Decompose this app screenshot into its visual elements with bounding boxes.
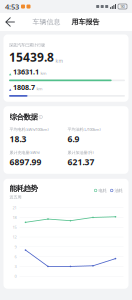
staticText: 12 [12, 234, 16, 240]
staticText: 6.9 [68, 133, 80, 145]
staticText: 90 [120, 4, 124, 9]
staticText: 用车报告 [72, 18, 100, 26]
staticText: 综合数据 [10, 112, 38, 122]
staticText: 4:53 [5, 1, 19, 12]
staticText: 1808.7 [13, 82, 35, 92]
staticText: km [37, 86, 43, 92]
staticText: 累计充电量(kWh) [10, 150, 40, 155]
staticText: 13631.1 [13, 67, 39, 76]
staticText: i [40, 115, 41, 119]
staticText: 18.3 [10, 133, 26, 145]
staticText: 3 [14, 264, 16, 269]
staticText: 6897.99 [10, 156, 42, 168]
staticText: 15439.8 [9, 49, 54, 65]
staticText: 深蓝汽车已累计行驶 [9, 42, 45, 48]
staticText: 能耗趋势 [10, 184, 38, 193]
staticText: 车辆信息 [32, 18, 60, 26]
staticText: 电耗 [98, 188, 106, 193]
staticText: 近五周 [10, 195, 22, 200]
button[interactable]: 车辆信息 [32, 16, 62, 28]
staticText: km [41, 70, 47, 76]
staticText: 累计加油量(升) [68, 150, 94, 155]
staticText: 621.37 [68, 156, 94, 168]
button[interactable]: 用车报告 [70, 16, 100, 28]
staticText: km [56, 58, 62, 64]
staticText: 0 [14, 274, 16, 279]
staticText: 15 [12, 224, 16, 230]
staticText: 21 [12, 205, 16, 210]
staticText: 平均油耗(L/100km) [68, 127, 100, 132]
staticText: 18 [12, 215, 16, 220]
button[interactable]: Back [3, 14, 19, 30]
staticText: 平均电耗(kWh/100km) [10, 127, 48, 132]
staticText: 油耗 [114, 188, 122, 193]
staticText: 9 [14, 244, 16, 250]
staticText: 6 [14, 254, 16, 259]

· · · · · · ·

> **Action item**: From the data, pick out every line that includes "车辆信息".

> **Result for this exercise**:
staticText: 车辆信息 [32, 18, 60, 26]
button[interactable]: 车辆信息 [32, 16, 62, 28]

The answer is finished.